═══ Records to process ═══
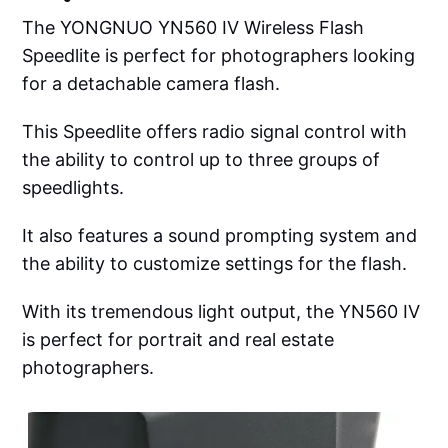
The YONGNUO YN560 IV Wireless Flash
Speedlite is perfect for photographers looking
for a detachable camera flash.
This Speedlite offers radio signal control with
the ability to control up to three groups of
speedlights.
It also features a sound prompting system and
the ability to customize settings for the flash.
With its tremendous light output, the YN560 IV
is perfect for portrait and real estate
photographers.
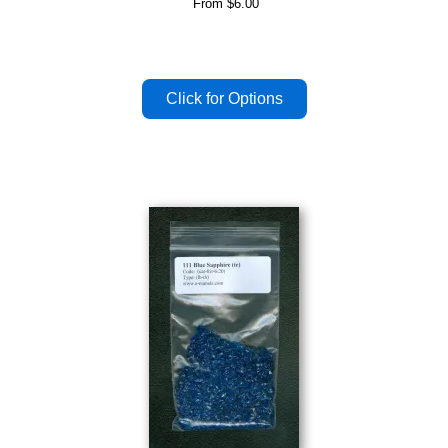
From
$6.00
═══
## What you need to do
Nothing but the lines from the one containing "Speedlite is perfect" through the end of the entries is to be retyped, exactly as written and without pictures.

## Result
Speedlite is perfect for photographers looking
for a detachable camera flash.
This Speedlite offers radio signal control with
the ability to control up to three groups of
speedlights.
It also features a sound prompting system and
the ability to customize settings for the flash.
With its tremendous light output, the YN560 IV
is perfect for portrait and real estate
photographers.
From
$6.00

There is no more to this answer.